Coconut, Turmeric & Quinoa Porridge
This breakfast dish can also lend itself to being served as a side dish: it’s more of a savoury porridge than a sweet one.
- 370 g (13 oz/2 cups) cooked quinoa (see note)
- 375 ml (13 fl oz/ 1½ cups) tinned coconut milk
- 1 tsp ground turmeric
- 1 pinch cayenne pepper
- ¼ tsp pink Himalayan salt
- 2 tbsp pepitas (pumpkin seeds)
- 2 tbsp shredded coconut
- Fruit and yogurt, to serve
- Combine all of the ingredients, except the pepitas and shredded coconut, in a saucepan and stir over medium heat until the mixture comes to the boil. Simmer for 3 minutes or until the creamy mixture starts to thicken, then remove from the heat.
- Divide the porridge between two bowls, scatter with the pepitas and shredded coconut and serve immediately with fruit and yogurt.
NOTE: Quinoa is a super grain that is very high in protein and fiber as well as being gluten free. When soaked overnight it is easier to digest.
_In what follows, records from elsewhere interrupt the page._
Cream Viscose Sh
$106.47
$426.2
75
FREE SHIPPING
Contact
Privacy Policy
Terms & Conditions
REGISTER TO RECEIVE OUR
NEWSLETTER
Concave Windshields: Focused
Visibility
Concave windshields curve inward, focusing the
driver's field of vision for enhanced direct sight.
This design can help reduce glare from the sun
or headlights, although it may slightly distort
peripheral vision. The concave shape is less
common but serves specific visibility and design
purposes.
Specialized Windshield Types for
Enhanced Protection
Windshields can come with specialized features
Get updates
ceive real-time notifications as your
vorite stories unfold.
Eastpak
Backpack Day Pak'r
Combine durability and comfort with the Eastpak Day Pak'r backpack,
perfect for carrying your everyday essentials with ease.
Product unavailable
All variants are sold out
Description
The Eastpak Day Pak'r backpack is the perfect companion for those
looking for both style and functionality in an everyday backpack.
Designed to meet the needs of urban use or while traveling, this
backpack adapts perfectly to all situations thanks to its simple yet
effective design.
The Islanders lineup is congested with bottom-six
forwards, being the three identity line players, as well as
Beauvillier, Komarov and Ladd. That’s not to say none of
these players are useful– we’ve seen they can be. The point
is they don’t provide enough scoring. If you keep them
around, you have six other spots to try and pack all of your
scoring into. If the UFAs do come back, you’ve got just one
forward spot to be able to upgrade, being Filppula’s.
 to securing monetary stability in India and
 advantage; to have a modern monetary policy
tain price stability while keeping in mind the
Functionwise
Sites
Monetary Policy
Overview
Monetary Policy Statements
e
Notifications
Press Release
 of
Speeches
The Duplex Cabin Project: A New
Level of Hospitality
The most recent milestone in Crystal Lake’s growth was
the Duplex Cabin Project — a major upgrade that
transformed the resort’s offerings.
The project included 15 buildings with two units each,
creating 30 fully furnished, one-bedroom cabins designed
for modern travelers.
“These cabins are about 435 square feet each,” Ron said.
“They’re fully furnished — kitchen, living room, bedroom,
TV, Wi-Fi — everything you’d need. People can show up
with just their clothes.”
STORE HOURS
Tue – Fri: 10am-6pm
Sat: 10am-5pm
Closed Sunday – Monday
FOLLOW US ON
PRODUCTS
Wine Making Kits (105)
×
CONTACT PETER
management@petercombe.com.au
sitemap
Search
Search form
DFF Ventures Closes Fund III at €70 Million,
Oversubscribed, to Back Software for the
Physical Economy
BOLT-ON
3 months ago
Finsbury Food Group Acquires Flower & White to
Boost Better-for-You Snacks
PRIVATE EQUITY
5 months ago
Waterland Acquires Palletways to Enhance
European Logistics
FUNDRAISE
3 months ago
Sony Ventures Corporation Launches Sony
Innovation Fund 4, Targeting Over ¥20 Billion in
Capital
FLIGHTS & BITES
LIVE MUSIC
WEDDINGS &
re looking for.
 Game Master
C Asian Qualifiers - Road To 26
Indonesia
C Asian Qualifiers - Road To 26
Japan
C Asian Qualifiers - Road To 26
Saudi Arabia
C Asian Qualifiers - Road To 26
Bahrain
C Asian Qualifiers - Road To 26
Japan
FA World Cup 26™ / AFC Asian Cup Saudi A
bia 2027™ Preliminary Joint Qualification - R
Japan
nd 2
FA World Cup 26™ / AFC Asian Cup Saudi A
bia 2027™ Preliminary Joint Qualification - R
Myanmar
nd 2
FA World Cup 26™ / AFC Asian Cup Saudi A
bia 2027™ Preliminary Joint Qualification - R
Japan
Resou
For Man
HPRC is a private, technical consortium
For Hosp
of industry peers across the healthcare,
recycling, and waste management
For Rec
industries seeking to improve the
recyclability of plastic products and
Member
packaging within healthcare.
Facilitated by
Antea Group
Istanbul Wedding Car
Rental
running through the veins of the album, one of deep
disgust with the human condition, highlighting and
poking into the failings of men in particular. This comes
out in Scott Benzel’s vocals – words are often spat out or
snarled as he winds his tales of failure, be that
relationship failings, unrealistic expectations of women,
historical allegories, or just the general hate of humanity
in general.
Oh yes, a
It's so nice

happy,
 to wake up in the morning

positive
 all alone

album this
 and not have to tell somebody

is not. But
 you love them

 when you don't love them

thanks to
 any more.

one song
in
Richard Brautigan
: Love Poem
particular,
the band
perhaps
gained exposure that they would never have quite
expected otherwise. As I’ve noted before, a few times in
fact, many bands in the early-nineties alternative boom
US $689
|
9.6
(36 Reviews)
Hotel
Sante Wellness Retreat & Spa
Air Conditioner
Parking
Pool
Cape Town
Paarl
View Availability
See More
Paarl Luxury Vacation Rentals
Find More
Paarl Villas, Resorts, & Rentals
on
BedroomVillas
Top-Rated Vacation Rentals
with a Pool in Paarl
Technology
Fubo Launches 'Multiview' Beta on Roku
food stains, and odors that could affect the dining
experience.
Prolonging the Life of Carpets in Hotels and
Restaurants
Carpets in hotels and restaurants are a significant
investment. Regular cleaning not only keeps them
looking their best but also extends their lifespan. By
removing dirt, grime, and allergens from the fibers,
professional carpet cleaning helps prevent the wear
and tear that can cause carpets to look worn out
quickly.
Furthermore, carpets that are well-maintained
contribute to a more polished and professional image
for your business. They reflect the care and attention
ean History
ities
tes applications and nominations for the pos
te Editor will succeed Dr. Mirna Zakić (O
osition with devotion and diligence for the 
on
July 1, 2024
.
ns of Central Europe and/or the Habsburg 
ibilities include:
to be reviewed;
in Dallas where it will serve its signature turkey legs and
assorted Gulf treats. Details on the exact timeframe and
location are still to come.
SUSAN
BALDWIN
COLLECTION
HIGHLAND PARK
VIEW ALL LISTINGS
To make 370 g (13 oz/2 cups) of cooked quinoa:
- Soak 135 g (4¾ oz/ 2/3 cup) of quinoa overnight in a large bowl of water. Drain and rinse well under cold running water to flush away the soapy residue (saponins).
- Put it in a saucepan with 330 ml (11¼ fl oz/ 1 1/3 cups) of water, bring to a boil over high heat, then reduce the heat to as low as possible and simmer for 10 minutes or until the liquid is absorbed and the quinoa is soft.